Given data START

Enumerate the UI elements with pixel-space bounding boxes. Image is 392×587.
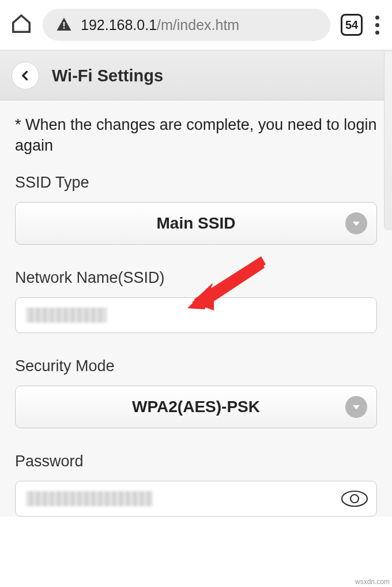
svg-rect-0 [63,22,65,27]
svg-marker-2 [353,222,360,226]
tab-count-value: 54 [345,18,358,32]
chevron-down-icon [345,212,367,234]
network-name-input[interactable] [15,297,377,333]
chevron-down-icon [345,396,367,418]
settings-form: * When the changes are complete, you nee… [0,100,392,517]
redacted-value [26,308,107,323]
security-mode-label: Security Mode [15,357,377,375]
redacted-value [26,491,153,506]
svg-marker-3 [353,405,360,410]
security-mode-select[interactable]: WPA2(AES)-PSK [15,386,377,428]
watermark: wsxdn.com [355,578,390,586]
page-header: Wi-Fi Settings [0,51,392,100]
url-text: 192.168.0.1/m/index.htm [81,17,239,33]
browser-toolbar: 192.168.0.1/m/index.htm 54 [0,0,392,50]
overflow-menu-icon[interactable] [373,13,382,37]
security-mode-value: WPA2(AES)-PSK [132,398,260,416]
toggle-password-visibility[interactable] [341,490,368,507]
ssid-type-select[interactable]: Main SSID [15,202,377,245]
network-name-label: Network Name(SSID) [15,269,377,287]
scrollbar[interactable] [384,51,392,230]
password-label: Password [15,453,377,470]
notice-text: * When the changes are complete, you nee… [15,114,377,156]
password-input[interactable] [15,481,377,517]
ssid-type-label: SSID Type [15,174,377,192]
svg-rect-1 [63,27,65,29]
ssid-type-value: Main SSID [157,214,236,233]
svg-point-4 [342,491,367,506]
back-button[interactable] [12,62,39,89]
address-bar[interactable]: 192.168.0.1/m/index.htm [43,9,330,41]
svg-point-5 [350,495,359,503]
home-icon[interactable] [10,13,32,37]
tab-count-button[interactable]: 54 [341,14,363,36]
page-title: Wi-Fi Settings [52,66,163,85]
url-path: /m/index.htm [157,17,239,33]
not-secure-icon [55,16,73,33]
url-host: 192.168.0.1 [81,17,157,33]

Given data END

(Problem requirements)
Only the words belong in your copy: restate the data above exactly and leave the images out.

(Result of this task)
Enumerate the UI elements with pixel-space bounding boxes. Image is 392×587.
svg-rect-0 [63,22,65,27]
svg-marker-2 [353,222,360,226]
tab-count-value: 54 [345,18,358,32]
chevron-down-icon [345,212,367,234]
network-name-input[interactable] [15,297,377,333]
chevron-down-icon [345,396,367,418]
settings-form: * When the changes are complete, you nee… [0,100,392,517]
redacted-value [26,308,107,323]
security-mode-label: Security Mode [15,357,377,375]
redacted-value [26,491,153,506]
svg-marker-3 [353,405,360,410]
security-mode-select[interactable]: WPA2(AES)-PSK [15,386,377,428]
watermark: wsxdn.com [355,578,390,586]
page-header: Wi-Fi Settings [0,51,392,100]
url-text: 192.168.0.1/m/index.htm [81,17,239,33]
browser-toolbar: 192.168.0.1/m/index.htm 54 [0,0,392,50]
overflow-menu-icon[interactable] [373,13,382,37]
security-mode-value: WPA2(AES)-PSK [132,398,260,416]
toggle-password-visibility[interactable] [341,490,368,507]
ssid-type-select[interactable]: Main SSID [15,202,377,245]
network-name-label: Network Name(SSID) [15,269,377,287]
scrollbar[interactable] [384,51,392,230]
password-label: Password [15,453,377,470]
notice-text: * When the changes are complete, you nee… [15,114,377,156]
password-input[interactable] [15,481,377,517]
ssid-type-label: SSID Type [15,174,377,192]
svg-rect-1 [63,27,65,29]
ssid-type-value: Main SSID [157,214,236,233]
svg-point-4 [342,491,367,506]
back-button[interactable] [12,62,39,89]
address-bar[interactable]: 192.168.0.1/m/index.htm [43,9,330,41]
svg-point-5 [350,495,359,503]
home-icon[interactable] [10,13,32,37]
tab-count-button[interactable]: 54 [341,14,363,36]
page-title: Wi-Fi Settings [52,66,163,85]
url-path: /m/index.htm [157,17,239,33]
not-secure-icon [55,16,73,33]
url-host: 192.168.0.1 [81,17,157,33]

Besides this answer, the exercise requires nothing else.